[YOUR ASSIGNMENT] From the first line of the data below through the line holding "This screenshot has", write out each line exactly as it stands.

[EXTRACTED INFORMATION]
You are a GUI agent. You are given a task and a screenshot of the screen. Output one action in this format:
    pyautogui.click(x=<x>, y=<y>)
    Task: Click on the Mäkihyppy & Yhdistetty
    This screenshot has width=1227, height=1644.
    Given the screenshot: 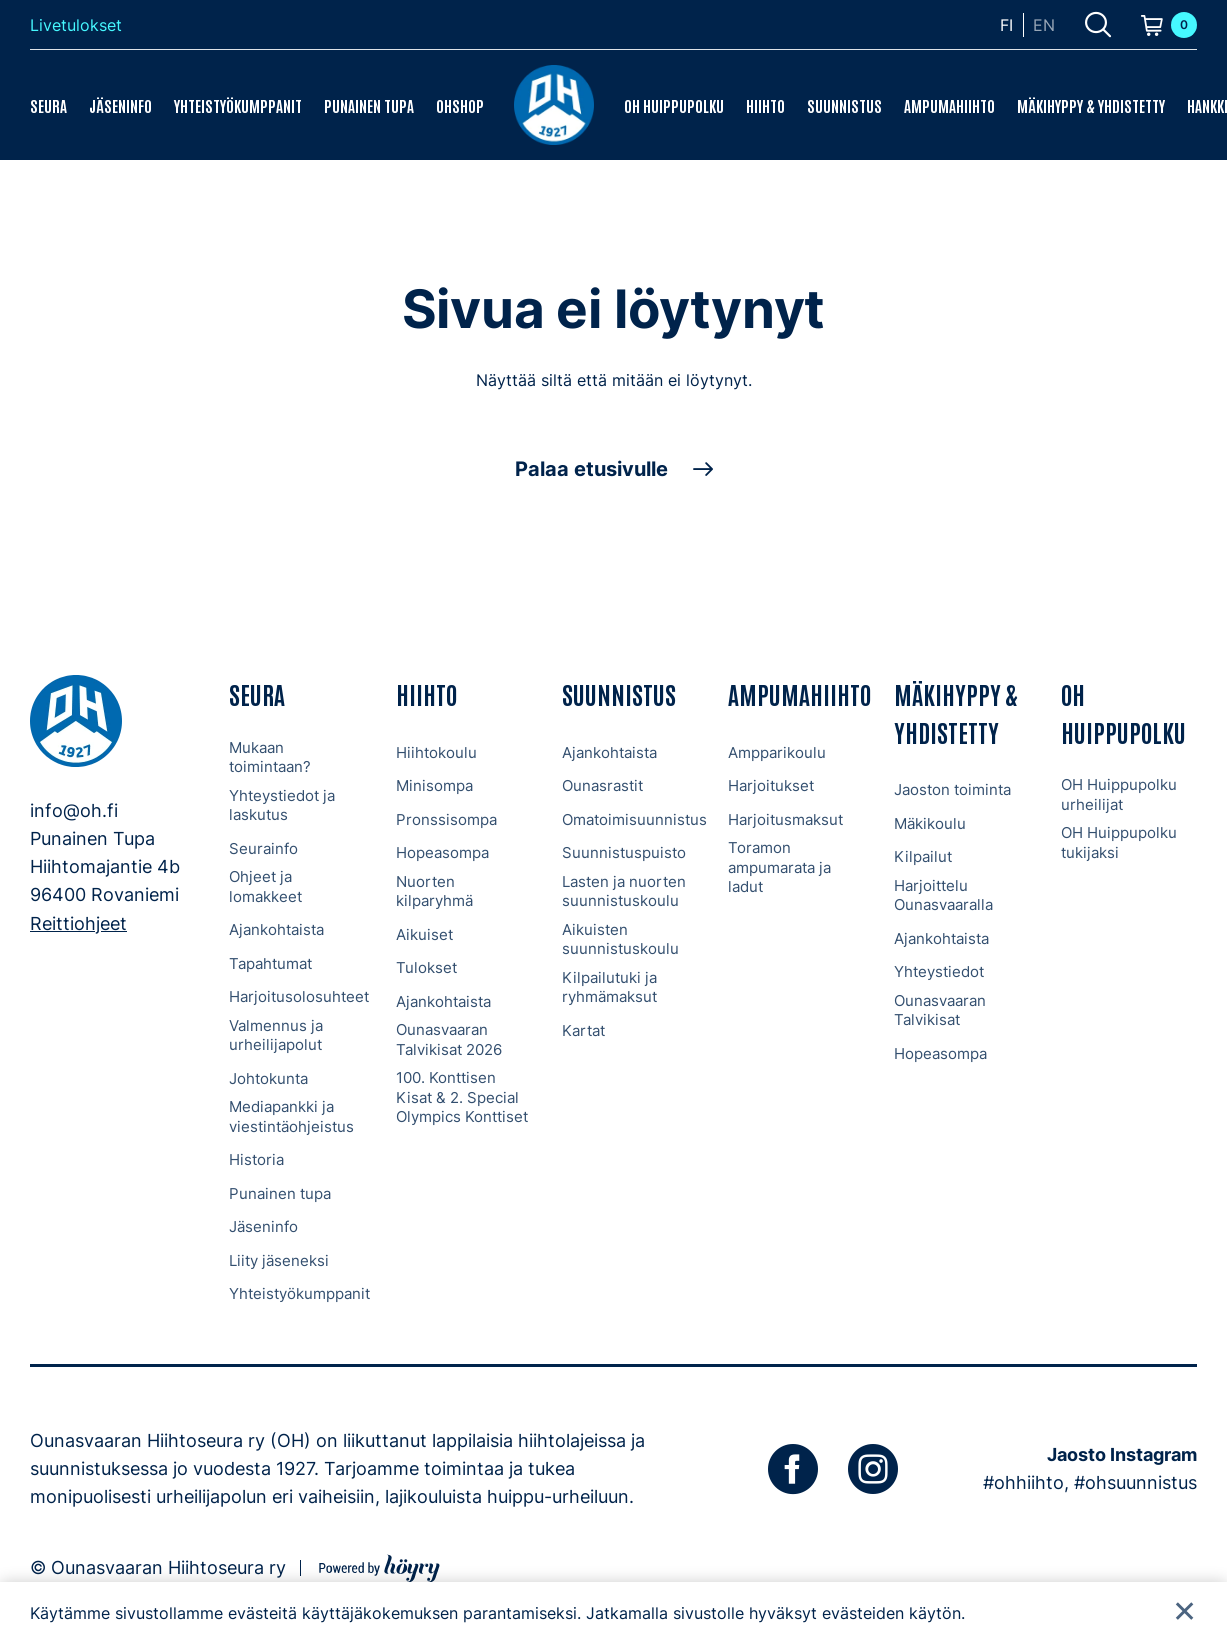 What is the action you would take?
    pyautogui.click(x=1091, y=105)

[ANSWER TO THIS PROBLEM]
You are a GUI agent. You are given a task and a screenshot of the screen. Output one action in this format:
    pyautogui.click(x=<x>, y=<y>)
    Task: Click on the Mäkihyppy & Yhdistetty
    This screenshot has width=1227, height=1644.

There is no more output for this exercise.